Only one span of the material below is wanted. Output it exactly, from the line with "VOX TEEN POETRY: ‘MASKS: SPY IN DISGUISE’" through the line with "Make sure that", without any pictures.
[[ Data for the task, beginning ]]
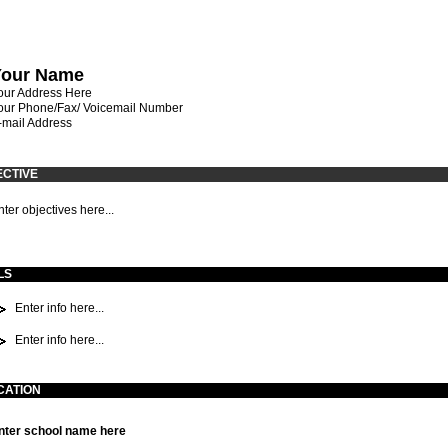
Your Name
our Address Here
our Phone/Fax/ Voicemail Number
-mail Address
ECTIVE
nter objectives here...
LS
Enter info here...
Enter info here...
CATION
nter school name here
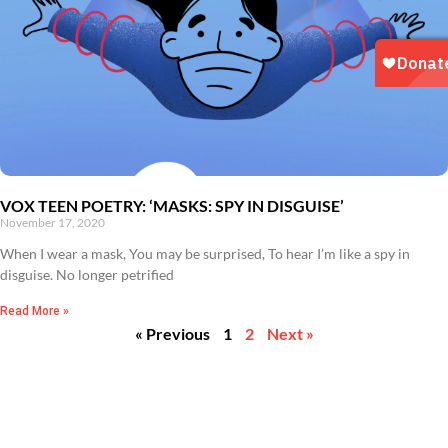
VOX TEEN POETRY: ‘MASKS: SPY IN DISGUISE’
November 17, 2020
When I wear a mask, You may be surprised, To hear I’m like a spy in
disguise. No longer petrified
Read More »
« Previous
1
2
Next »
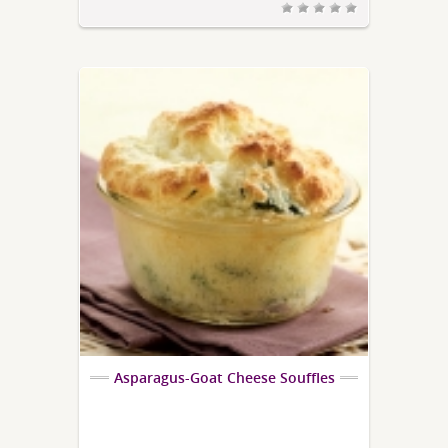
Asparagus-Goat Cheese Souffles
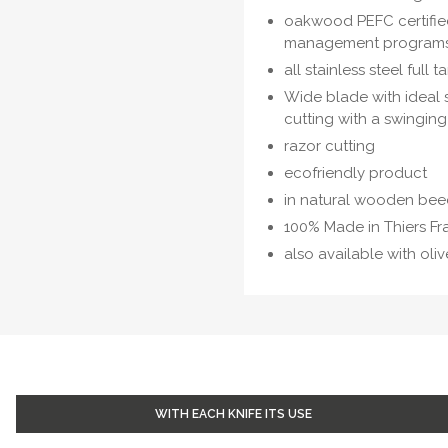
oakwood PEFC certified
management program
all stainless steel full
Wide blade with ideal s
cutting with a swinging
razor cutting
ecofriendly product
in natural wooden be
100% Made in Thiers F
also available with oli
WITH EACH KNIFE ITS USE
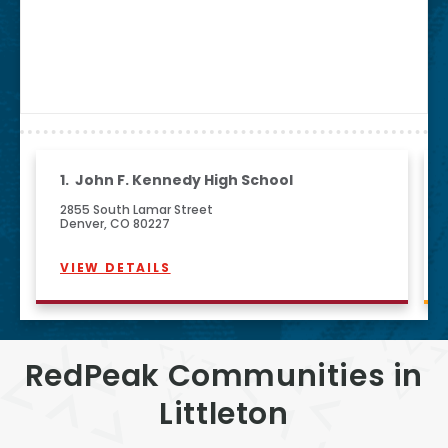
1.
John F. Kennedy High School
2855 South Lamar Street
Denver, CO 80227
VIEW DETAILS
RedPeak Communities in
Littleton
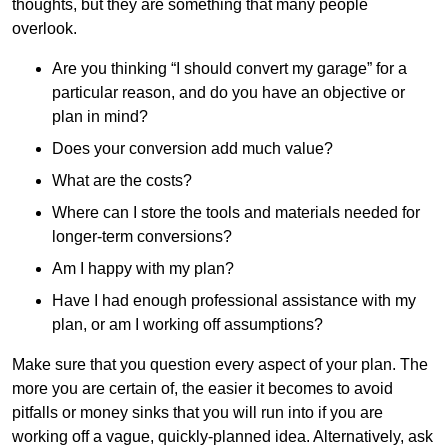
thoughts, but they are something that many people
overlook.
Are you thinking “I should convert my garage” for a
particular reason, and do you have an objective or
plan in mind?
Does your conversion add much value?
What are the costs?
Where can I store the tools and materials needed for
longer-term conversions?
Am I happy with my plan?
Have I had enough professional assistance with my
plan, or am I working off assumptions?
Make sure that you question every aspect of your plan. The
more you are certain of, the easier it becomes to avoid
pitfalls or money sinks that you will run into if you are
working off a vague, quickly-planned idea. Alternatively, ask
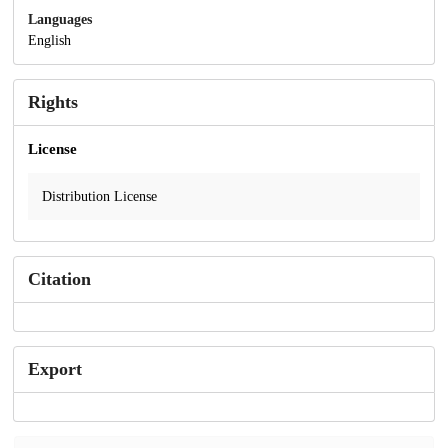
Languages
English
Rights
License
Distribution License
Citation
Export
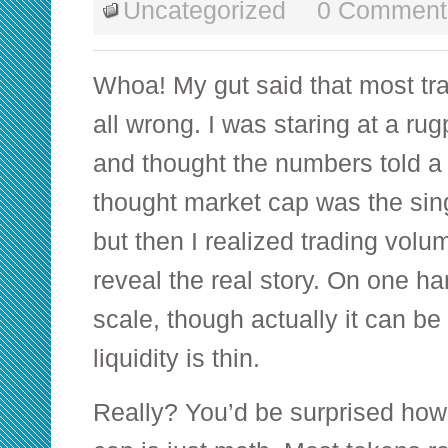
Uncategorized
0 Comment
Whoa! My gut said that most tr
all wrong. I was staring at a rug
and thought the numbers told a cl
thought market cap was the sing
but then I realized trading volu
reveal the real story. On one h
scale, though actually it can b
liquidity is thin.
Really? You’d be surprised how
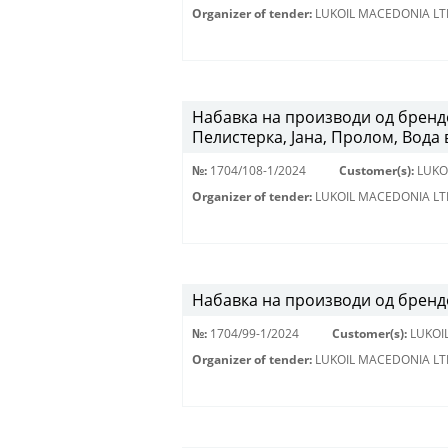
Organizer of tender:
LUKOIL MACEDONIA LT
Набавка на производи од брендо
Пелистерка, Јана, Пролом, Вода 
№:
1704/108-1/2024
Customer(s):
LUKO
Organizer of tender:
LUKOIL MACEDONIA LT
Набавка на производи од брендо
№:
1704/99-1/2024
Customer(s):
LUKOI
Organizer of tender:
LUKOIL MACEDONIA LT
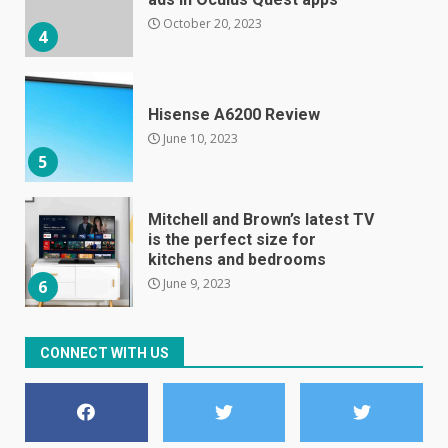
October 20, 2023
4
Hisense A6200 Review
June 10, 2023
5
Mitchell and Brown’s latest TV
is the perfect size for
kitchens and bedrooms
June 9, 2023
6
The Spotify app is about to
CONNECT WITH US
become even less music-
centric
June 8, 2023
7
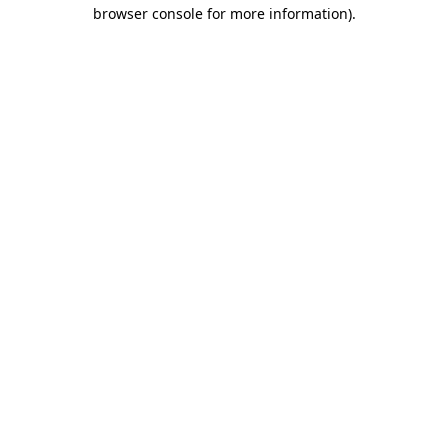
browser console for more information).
[[ Data for the task, end ]]
[[ Data for the task, beginning ]]
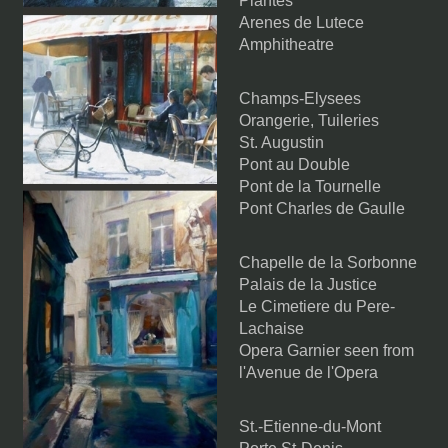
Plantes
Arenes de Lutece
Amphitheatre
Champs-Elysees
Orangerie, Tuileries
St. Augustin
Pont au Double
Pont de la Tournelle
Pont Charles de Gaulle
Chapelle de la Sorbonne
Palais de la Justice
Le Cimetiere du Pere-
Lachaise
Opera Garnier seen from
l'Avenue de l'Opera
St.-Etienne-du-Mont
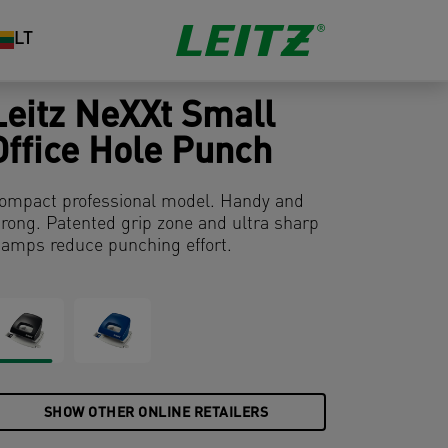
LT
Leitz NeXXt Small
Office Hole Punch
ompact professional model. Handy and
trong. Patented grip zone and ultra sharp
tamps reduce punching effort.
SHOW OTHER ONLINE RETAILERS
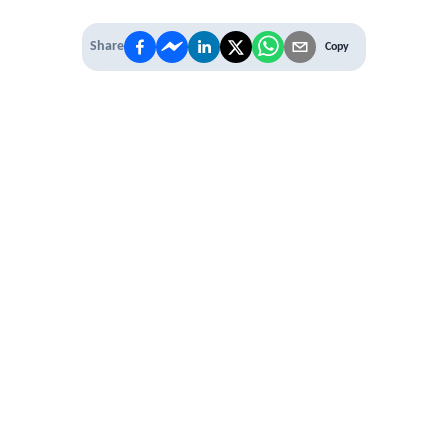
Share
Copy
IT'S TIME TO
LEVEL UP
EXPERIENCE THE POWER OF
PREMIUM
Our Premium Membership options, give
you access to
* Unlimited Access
[[ Data for the task, end ]]
Task result:
VOX TEEN POETRY: ‘MASKS: SPY IN DISGUISE’
November 17, 2020
When I wear a mask, You may be surprised, To hear I’m like a spy in
disguise. No longer petrified
Read More »
« Previous
1
2
Next »
Asparagus-Goat Cheese Souffles
oakwood PEFC certified
management program
all stainless steel full
Wide blade with ideal s
cutting with a swinging
razor cutting
ecofriendly product
in natural wooden be
100% Made in Thiers F
also available with oli
WITH EACH KNIFE ITS USE
1.
John F. Kennedy High School
2855 South Lamar Street
Denver, CO 80227
VIEW DETAILS
RedPeak Communities in
Littleton
thoughts, but they are something that many people
overlook.
Are you thinking “I should convert my garage” for a
particular reason, and do you have an objective or
plan in mind?
Does your conversion add much value?
What are the costs?
Where can I store the tools and materials needed for
longer-term conversions?
Am I happy with my plan?
Have I had enough professional assistance with my
plan, or am I working off assumptions?
Make sure that you question every aspect of your plan. The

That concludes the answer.